Moody’s Investors Service downgraded the Eurobonds of steel producer Metinvest (METINV), poultry producer MHP (MHPSA) and utility holding DTEK (DTEKUA) to Caa1 from B3, the agency reported on September 24. The reason is the prior-day downgrade of Ukraine’s foreign-currency bond country ceiling to Caa1, Moody’s said. At the same time, the agency noted that the business profiles and financial metrics of the affected companies are strong for a Caa1 rating, and they could have a higher rating if not for the country ceiling.
Moody’s kept unchanged the rating of iron ore producer Ferrexpo (FXPOLN), which it downgraded to Caa1 in December 2012.
Alexander Paraschiy: The market fully anticipated the downgrade, and the yields of the affected bonds had already increased 1.3-3.0pp since September 20, when Moody’s downgraded Ukraine’s sovereign rating. Now we expect the agency will downgrade other covered Ukraine bond issuers, including Ukreximbank (EXIMUK), Oschadbank (OSCHAD), Privatbank (PRBANK) and PUMB (PUMBUZ), who still have a rating above Moody’s new ceiling. There is also a risk that Moody’s will downgrade further the Eurobonds of VAB Bank and Finance & Credit Bank, which had a rating one-notch lower than the sovereign.

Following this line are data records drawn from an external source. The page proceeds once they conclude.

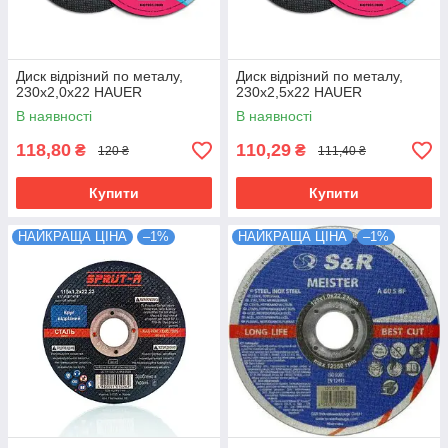
Диск відрізний по металу,
Диск відрізний по металу,
230х2,0х22 HAUER
230х2,5х22 HAUER
В наявності
В наявності
118,80
110,29
₴
₴
120 ₴
111,40 ₴
Купити
Купити
НАЙКРАЩА ЦІНА
–1%
НАЙКРАЩА ЦІНА
–1%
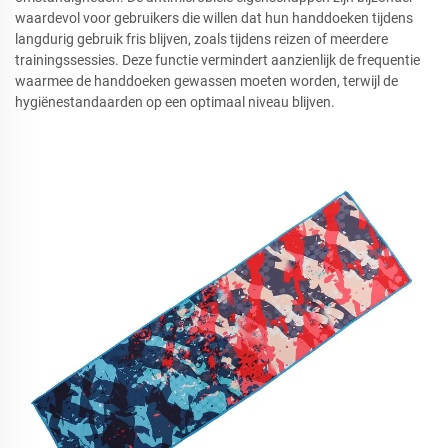
waardevol voor gebruikers die willen dat hun handdoeken tijdens
langdurig gebruik fris blijven, zoals tijdens reizen of meerdere
trainingssessies. Deze functie vermindert aanzienlijk de frequentie
waarmee de handdoeken gewassen moeten worden, terwijl de
hygiënestandaarden op een optimaal niveau blijven.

So far, the lucky ones eluding a downgrade are Avangard (AVINPU), Mriya (MRIYA), Ukrlandfarming (UKRLAN) and Naftogaz of Ukraine (NAFTO), which are not covered by Moody’s but by the two other authorities, Fitch and Standard & Poor’s. They are keeping their Ukraine rating at “B” level, though we don’t rule out revisions in the coming weeks.